TASK DETAILS. An exact copy of every entry is required, without the pictures.

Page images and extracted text
[Start of section]

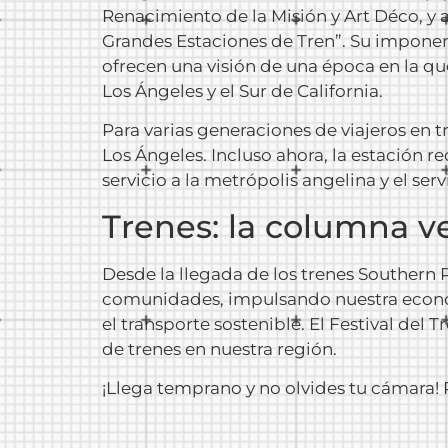
Renacimiento de la Misión y Art Déco, y
Grandes Estaciones de Tren”. Su imponente
ofrecen una visión de una época en la qu
Los Ángeles y el Sur de California.
Para varias generaciones de viajeros en t
Los Ángeles. Incluso ahora, la estación r
servicio a la metrópolis angelina y el ser
Trenes: la columna v
Desde la llegada de los trenes Southern P
comunidades, impulsando nuestra econom
el transporte sostenible. El Festival del
de trenes en nuestra región.
¡Llega temprano y no olvides tu cámara!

[End of section]

SOLUTION TO THE EXERCISE.
Renacimiento de la Misión y Art Déco, y
Grandes Estaciones de Tren”. Su imponente
ofrecen una visión de una época en la qu
Los Ángeles y el Sur de California.
Para varias generaciones de viajeros en t
Los Ángeles. Incluso ahora, la estación r
servicio a la metrópolis angelina y el ser
Trenes: la columna v
Desde la llegada de los trenes Southern P
comunidades, impulsando nuestra econom
el transporte sostenible. El Festival del
de trenes en nuestra región.
¡Llega temprano y no olvides tu cámara!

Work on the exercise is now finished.